- _RECORD EXTRACTS_
Content starts
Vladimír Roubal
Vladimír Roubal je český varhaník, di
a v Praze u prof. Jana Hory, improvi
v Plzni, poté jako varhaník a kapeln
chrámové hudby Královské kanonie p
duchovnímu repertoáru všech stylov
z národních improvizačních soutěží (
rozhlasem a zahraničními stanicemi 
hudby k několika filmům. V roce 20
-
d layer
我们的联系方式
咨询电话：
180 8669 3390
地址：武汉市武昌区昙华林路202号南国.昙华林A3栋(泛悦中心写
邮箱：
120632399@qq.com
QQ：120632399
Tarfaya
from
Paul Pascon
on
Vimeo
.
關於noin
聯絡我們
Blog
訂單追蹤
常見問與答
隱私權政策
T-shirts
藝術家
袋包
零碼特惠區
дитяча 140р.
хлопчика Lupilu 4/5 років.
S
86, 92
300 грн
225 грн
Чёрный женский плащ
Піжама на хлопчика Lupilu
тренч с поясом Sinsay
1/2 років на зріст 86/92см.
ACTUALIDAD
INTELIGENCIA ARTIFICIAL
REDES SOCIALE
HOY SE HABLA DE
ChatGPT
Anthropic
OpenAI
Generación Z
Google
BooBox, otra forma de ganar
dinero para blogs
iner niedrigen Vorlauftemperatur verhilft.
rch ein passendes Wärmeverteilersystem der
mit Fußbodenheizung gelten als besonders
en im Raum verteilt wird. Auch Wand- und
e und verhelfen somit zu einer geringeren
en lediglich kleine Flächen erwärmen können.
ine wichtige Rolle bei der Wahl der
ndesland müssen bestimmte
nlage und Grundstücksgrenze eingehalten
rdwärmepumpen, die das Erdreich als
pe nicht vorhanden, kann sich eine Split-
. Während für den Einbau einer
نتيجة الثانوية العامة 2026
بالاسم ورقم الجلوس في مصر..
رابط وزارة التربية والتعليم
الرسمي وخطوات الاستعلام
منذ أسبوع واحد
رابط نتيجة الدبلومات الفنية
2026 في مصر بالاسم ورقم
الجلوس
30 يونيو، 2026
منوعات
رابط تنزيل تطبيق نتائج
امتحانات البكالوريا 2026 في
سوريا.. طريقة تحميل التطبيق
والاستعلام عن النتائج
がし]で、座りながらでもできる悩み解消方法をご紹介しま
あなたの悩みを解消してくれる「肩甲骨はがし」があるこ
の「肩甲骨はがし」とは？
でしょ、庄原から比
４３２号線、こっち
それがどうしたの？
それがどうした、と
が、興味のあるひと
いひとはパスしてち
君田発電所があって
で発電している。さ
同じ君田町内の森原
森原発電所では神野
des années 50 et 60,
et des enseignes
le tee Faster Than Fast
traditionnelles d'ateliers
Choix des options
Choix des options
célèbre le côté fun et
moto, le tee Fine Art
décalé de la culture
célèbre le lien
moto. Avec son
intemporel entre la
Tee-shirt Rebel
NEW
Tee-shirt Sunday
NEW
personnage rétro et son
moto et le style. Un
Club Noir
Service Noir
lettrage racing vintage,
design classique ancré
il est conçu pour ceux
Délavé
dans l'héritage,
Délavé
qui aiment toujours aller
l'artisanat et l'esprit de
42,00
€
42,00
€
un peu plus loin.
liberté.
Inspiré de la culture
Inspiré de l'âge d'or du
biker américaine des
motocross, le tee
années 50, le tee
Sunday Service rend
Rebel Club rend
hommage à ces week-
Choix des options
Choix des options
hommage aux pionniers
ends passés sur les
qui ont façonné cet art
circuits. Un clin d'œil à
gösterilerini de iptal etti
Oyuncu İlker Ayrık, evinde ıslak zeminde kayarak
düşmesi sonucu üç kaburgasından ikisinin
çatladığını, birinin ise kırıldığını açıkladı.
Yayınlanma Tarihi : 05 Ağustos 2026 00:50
Content ends
- _EXERCISE DIRECTIONS_
The listing above needs to be retyped. Reproduce every line exactly.

- _SOLUTION TO THIS PROBLEM_
Vladimír Roubal
Vladimír Roubal je český varhaník, di
a v Praze u prof. Jana Hory, improvi
v Plzni, poté jako varhaník a kapeln
chrámové hudby Královské kanonie p
duchovnímu repertoáru všech stylov
z národních improvizačních soutěží (
rozhlasem a zahraničními stanicemi 
hudby k několika filmům. V roce 20
-
d layer
我们的联系方式
咨询电话：
180 8669 3390
地址：武汉市武昌区昙华林路202号南国.昙华林A3栋(泛悦中心写
邮箱：
120632399@qq.com
QQ：120632399
Tarfaya
from
Paul Pascon
on
Vimeo
.
關於noin
聯絡我們
Blog
訂單追蹤
常見問與答
隱私權政策
T-shirts
藝術家
袋包
零碼特惠區
дитяча 140р.
хлопчика Lupilu 4/5 років.
S
86, 92
300 грн
225 грн
Чёрный женский плащ
Піжама на хлопчика Lupilu
тренч с поясом Sinsay
1/2 років на зріст 86/92см.
ACTUALIDAD
INTELIGENCIA ARTIFICIAL
REDES SOCIALE
HOY SE HABLA DE
ChatGPT
Anthropic
OpenAI
Generación Z
Google
BooBox, otra forma de ganar
dinero para blogs
iner niedrigen Vorlauftemperatur verhilft.
rch ein passendes Wärmeverteilersystem der
mit Fußbodenheizung gelten als besonders
en im Raum verteilt wird. Auch Wand- und
e und verhelfen somit zu einer geringeren
en lediglich kleine Flächen erwärmen können.
ine wichtige Rolle bei der Wahl der
ndesland müssen bestimmte
nlage und Grundstücksgrenze eingehalten
rdwärmepumpen, die das Erdreich als
pe nicht vorhanden, kann sich eine Split-
. Während für den Einbau einer
نتيجة الثانوية العامة 2026
بالاسم ورقم الجلوس في مصر..
رابط وزارة التربية والتعليم
الرسمي وخطوات الاستعلام
منذ أسبوع واحد
رابط نتيجة الدبلومات الفنية
2026 في مصر بالاسم ورقم
الجلوس
30 يونيو، 2026
منوعات
رابط تنزيل تطبيق نتائج
امتحانات البكالوريا 2026 في
سوريا.. طريقة تحميل التطبيق
والاستعلام عن النتائج
がし]で、座りながらでもできる悩み解消方法をご紹介しま
あなたの悩みを解消してくれる「肩甲骨はがし」があるこ
の「肩甲骨はがし」とは？
でしょ、庄原から比
４３２号線、こっち
それがどうしたの？
それがどうした、と
が、興味のあるひと
いひとはパスしてち
君田発電所があって
で発電している。さ
同じ君田町内の森原
森原発電所では神野
des années 50 et 60,
et des enseignes
le tee Faster Than Fast
traditionnelles d'ateliers
Choix des options
Choix des options
célèbre le côté fun et
moto, le tee Fine Art
décalé de la culture
célèbre le lien
moto. Avec son
intemporel entre la
Tee-shirt Rebel
NEW
Tee-shirt Sunday
NEW
personnage rétro et son
moto et le style. Un
Club Noir
Service Noir
lettrage racing vintage,
design classique ancré
il est conçu pour ceux
Délavé
dans l'héritage,
Délavé
qui aiment toujours aller
l'artisanat et l'esprit de
42,00
€
42,00
€
un peu plus loin.
liberté.
Inspiré de la culture
Inspiré de l'âge d'or du
biker américaine des
motocross, le tee
années 50, le tee
Sunday Service rend
Rebel Club rend
hommage à ces week-
Choix des options
Choix des options
hommage aux pionniers
ends passés sur les
qui ont façonné cet art
circuits. Un clin d'œil à
gösterilerini de iptal etti
Oyuncu İlker Ayrık, evinde ıslak zeminde kayarak
düşmesi sonucu üç kaburgasından ikisinin
çatladığını, birinin ise kırıldığını açıkladı.
Yayınlanma Tarihi : 05 Ağustos 2026 00:50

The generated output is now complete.